[Transcribed page contents]
++++++++++
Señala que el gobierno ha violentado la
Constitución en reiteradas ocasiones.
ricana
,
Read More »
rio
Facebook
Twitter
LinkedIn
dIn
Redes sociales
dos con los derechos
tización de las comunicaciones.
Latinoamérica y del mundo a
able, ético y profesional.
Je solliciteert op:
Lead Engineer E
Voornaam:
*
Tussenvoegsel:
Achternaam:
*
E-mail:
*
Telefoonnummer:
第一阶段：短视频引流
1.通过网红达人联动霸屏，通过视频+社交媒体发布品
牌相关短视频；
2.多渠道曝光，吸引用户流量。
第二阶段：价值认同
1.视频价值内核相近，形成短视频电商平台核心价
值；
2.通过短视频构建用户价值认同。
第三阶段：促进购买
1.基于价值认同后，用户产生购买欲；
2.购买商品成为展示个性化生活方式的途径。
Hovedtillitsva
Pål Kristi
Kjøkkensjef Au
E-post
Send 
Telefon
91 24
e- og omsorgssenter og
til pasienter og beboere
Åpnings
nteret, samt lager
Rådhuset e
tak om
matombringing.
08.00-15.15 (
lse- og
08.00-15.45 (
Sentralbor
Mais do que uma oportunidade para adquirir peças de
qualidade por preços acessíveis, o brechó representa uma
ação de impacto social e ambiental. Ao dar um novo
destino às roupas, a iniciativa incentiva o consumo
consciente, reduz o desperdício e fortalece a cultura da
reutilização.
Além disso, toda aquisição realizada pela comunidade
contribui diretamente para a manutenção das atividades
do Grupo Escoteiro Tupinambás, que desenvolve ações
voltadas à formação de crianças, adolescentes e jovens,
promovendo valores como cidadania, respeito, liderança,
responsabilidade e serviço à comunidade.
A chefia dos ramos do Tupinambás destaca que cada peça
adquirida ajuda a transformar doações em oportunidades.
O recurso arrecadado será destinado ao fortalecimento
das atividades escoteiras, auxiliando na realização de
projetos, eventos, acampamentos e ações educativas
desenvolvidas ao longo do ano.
++++++++++
Your task:
Across the data above, how many lines include the word "comunidade"? Give only the number.

Output of the exercise:
2